Layer of deep cervical fascia that surrounds the vertebral column

The prevertebral fascia (also known as prevertebral layer of cervical fascia or vertebral fascia) is the layer of deep cervical fascia that surrounds the vertebral column. It is the deepest layer of deep cervical fascia.

It encloses the sympathetic trunk, brachial plexus, phrenic nerve, prevertebral muscles, and the cervical vertebral column.

==Anatomy==
The prevertebral fascia extends medially behind the carotid vessels, where it assists in forming their sheath, and passes in front of the prevertebral muscles.

The prevertebral fascia is fixed above to the base of the skull, and below it extends behind the esophagus into the posterior mediastinal cavity of the thorax. It descends in front of the longus colli muscles.

The prevertebral fascia is prolonged downward and laterally behind the carotid vessels and in front of the scalene muscles. It forms a sheath for the brachial nerves, subclavian artery, and subclavian vein in the posterior triangle of the neck; it is continued under the clavicle as the axillary sheath and is attached to the deep surface of the coracoclavicular fascia.

=== Relations ===
The prevertebral fascia represents the floor of the posterior triangle of the neck.

The cervical sympathetic trunk lies upon it.

The prevertebral fascia borders the vertebral compartment of the neck.

It forms the posterior limit of a fibrous compartment, which contains the larynx and trachea, the thyroid gland, and the pharynx and esophagus.

Parallel to the carotid sheath and along its medial aspect the prevertebral fascia gives off a thin lamina, the buccopharyngeal fascia, which closely invests the constrictor muscles of the pharynx, and is continued forward from the constrictor pharyngis superior on to the buccinator.

Anterior to it, the alar (retrovisceral) fascia is attached to it by loose connective tissue only, and thus an easily distended space, the retropharyngeal space, is found between them.

Immediately anteroposteriorly the clavicle an areolar space exists between the investing layer and the sheath of the subclavian vessels, and in this space are found the lower part of the external jugular vein, the descending clavicular nerves, the transverse scapular and transverse cervical vessels, and the inferior belly of the omohyoid muscle.
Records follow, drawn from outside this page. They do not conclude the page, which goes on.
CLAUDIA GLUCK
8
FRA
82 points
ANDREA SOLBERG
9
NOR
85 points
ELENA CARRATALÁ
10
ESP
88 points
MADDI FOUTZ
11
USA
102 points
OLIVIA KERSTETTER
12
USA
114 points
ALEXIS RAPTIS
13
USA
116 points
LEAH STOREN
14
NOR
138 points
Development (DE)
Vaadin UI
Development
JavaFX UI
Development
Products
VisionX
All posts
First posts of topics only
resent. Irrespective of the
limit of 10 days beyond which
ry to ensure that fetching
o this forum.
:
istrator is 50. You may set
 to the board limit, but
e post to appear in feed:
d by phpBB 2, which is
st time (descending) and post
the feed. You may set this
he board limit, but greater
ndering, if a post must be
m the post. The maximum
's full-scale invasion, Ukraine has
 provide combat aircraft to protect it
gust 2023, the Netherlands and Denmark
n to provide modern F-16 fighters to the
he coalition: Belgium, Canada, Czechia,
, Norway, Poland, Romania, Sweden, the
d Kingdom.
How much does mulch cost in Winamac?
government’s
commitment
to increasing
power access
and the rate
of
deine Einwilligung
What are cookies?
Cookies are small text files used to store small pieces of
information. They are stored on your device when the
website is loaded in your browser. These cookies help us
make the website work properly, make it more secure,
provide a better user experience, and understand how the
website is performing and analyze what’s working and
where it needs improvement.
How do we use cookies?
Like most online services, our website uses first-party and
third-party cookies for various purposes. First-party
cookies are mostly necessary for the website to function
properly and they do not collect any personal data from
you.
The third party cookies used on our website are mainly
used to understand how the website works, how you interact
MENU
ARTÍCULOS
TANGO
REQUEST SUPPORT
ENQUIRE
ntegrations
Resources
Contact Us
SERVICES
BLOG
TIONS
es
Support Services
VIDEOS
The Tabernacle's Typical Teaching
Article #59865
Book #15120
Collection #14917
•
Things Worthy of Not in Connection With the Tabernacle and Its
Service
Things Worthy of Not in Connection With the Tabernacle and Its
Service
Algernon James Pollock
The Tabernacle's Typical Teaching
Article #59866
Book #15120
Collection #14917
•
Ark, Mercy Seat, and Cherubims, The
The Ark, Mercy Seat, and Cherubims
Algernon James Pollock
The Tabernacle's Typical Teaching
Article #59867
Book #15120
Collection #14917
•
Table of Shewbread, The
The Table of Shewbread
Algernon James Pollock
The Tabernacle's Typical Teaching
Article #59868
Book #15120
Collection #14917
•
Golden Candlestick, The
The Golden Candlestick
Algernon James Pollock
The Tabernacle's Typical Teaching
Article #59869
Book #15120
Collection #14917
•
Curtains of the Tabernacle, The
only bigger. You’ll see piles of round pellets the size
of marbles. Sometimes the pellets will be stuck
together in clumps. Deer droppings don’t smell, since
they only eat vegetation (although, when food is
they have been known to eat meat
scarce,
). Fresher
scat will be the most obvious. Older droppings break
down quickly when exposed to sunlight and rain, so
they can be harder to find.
This space is limited below by the fusion of the coracoclavicular fascia with the anterior wall of the axillary sheath.

Inferiorly, the prevertebral layer blends with the endothoracic fascia peripherally and fuses with the anterior longitudinal ligament centrally at approximately the level of the T3 vertebra. Due to this, the superior extent of the retropharyngeal space is essentially continuous with the root of the neck, and is termed the danger space. It extends laterally as the axillary sheath.